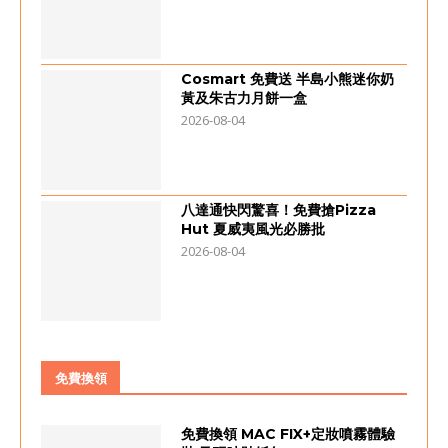
Cosmart 免費送 半島小熊迷你奶
黃及朱古力月餅一盒
2026-08-04
八達通快閃驚喜！免費搶Pizza
Hut 夏威夷風光必勝批
2026-08-04
免費換領
免費換領 MAC FIX+定妝噴霧體驗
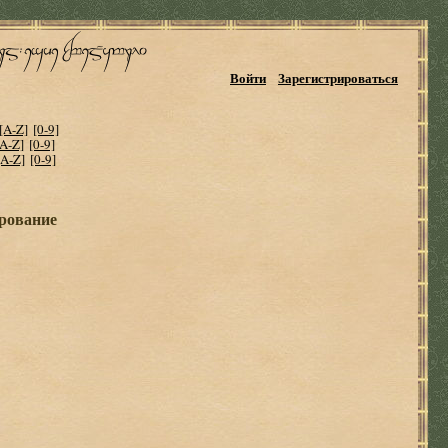
Войти
Зарегистрироваться
[A-Z]
[0-9]
[A-Z]
[0-9]
[A-Z]
[0-9]
ирование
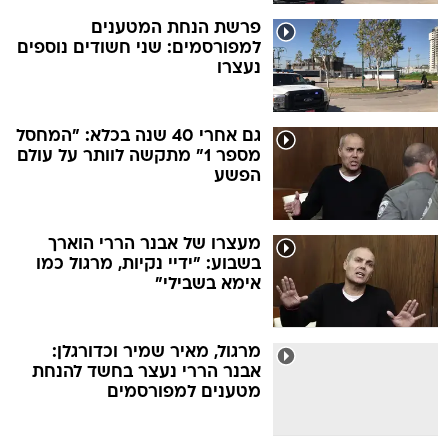
פרשת הנחת המטענים
למפורסמים: שני חשודים נוספים
נעצרו
גם אחרי 40 שנה בכלא: "המחסל
מספר 1" מתקשה לוותר על עולם
הפשע
מעצרו של אבנר הררי הוארך
בשבוע: "ידיי נקיות, מרגול כמו
אימא בשבילי"
מרגול, מאיר שמיר וכדורגלן:
אבנר הררי נעצר בחשד להנחת
מטענים למפורסמים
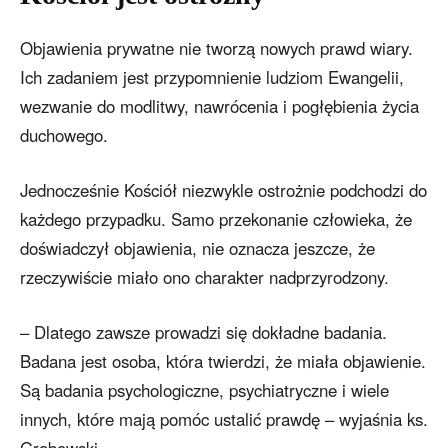
Objawienia prywatne nie tworzą nowych prawd wiary.
Ich zadaniem jest przypomnienie ludziom Ewangelii,
wezwanie do modlitwy, nawrócenia i pogłębienia życia
duchowego.
Jednocześnie Kościół niezwykle ostrożnie podchodzi do
każdego przypadku. Samo przekonanie człowieka, że
doświadczył objawienia, nie oznacza jeszcze, że
rzeczywiście miało ono charakter nadprzyrodzony.
– Dlatego zawsze prowadzi się dokładne badania.
Badana jest osoba, która twierdzi, że miała objawienie.
Są badania psychologiczne, psychiatryczne i wiele
innych, które mają pomóc ustalić prawdę – wyjaśnia ks.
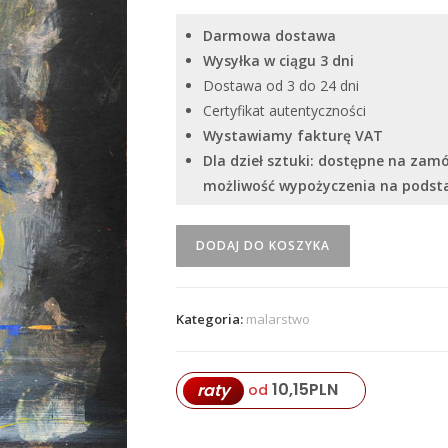
Darmowa dostawa
Wysyłka w ciągu 3 dni
Dostawa od 3 do 24 dni
Certyfikat autentyczności
Wystawiamy fakturę VAT
Dla dzieł sztuki: dostępne na zam
możliwość wypożyczenia na pods
ilość
DODAJ DO KOSZYKA
“Bez
tytułu
13”
Kategoria:
malarstwo
Volodymyr
Gulich
10,15
PLN
raty
od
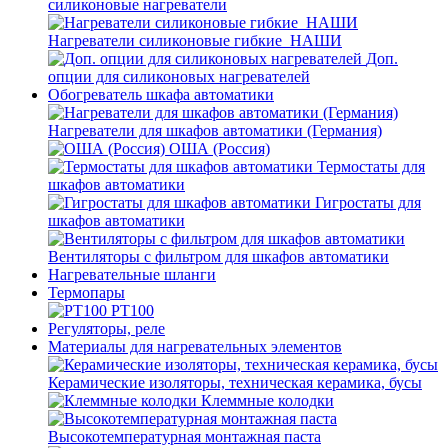
силиконовые нагреватели
Нагреватели силиконовые гибкие_НАШИ
Доп.
опции для силиконовых нагревателей
Обогреватель шкафа автоматики
Нагреватели для шкафов автоматики (Германия)
ОША (Россия)
Термостаты для
шкафов автоматики
Гигростаты для
шкафов автоматики
Вентиляторы с фильтром для шкафов автоматики
Нагревательные шланги
Термопары
PT100
Регуляторы, реле
Материалы для нагревательных элементов
Керамические изоляторы, техническая керамика, бусы
Клеммные колодки
Высокотемпературная монтажная паста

* * * *

▸ Exercise requirements
Begin at the first line of the entries and stop after the line holding "Certyfikat autentyczności"; repeat those lines exactly, but not the pictures.

▸ Solution for this exercise
Cosmart 免費送 半島小熊迷你奶
黃及朱古力月餅一盒
2026-08-04
八達通快閃驚喜！免費搶Pizza
Hut 夏威夷風光必勝批
2026-08-04
免費換領
免費換領 MAC FIX+定妝噴霧體驗
Войти
Зарегистрироваться
[A-Z]
[0-9]
[A-Z]
[0-9]
[A-Z]
[0-9]
ирование
פרשת הנחת המטענים
למפורסמים: שני חשודים נוספים
נעצרו
גם אחרי 40 שנה בכלא: "המחסל
מספר 1" מתקשה לוותר על עולם
הפשע
מעצרו של אבנר הררי הוארך
בשבוע: "ידיי נקיות, מרגול כמו
אימא בשבילי"
מרגול, מאיר שמיר וכדורגלן:
אבנר הררי נעצר בחשד להנחת
מטענים למפורסמים
Objawienia prywatne nie tworzą nowych prawd wiary.
Ich zadaniem jest przypomnienie ludziom Ewangelii,
wezwanie do modlitwy, nawrócenia i pogłębienia życia
duchowego.
Jednocześnie Kościół niezwykle ostrożnie podchodzi do
każdego przypadku. Samo przekonanie człowieka, że
doświadczył objawienia, nie oznacza jeszcze, że
rzeczywiście miało ono charakter nadprzyrodzony.
– Dlatego zawsze prowadzi się dokładne badania.
Badana jest osoba, która twierdzi, że miała objawienie.
Są badania psychologiczne, psychiatryczne i wiele
innych, które mają pomóc ustalić prawdę – wyjaśnia ks.
Darmowa dostawa
Wysyłka w ciągu 3 dni
Dostawa od 3 do 24 dni
Certyfikat autentyczności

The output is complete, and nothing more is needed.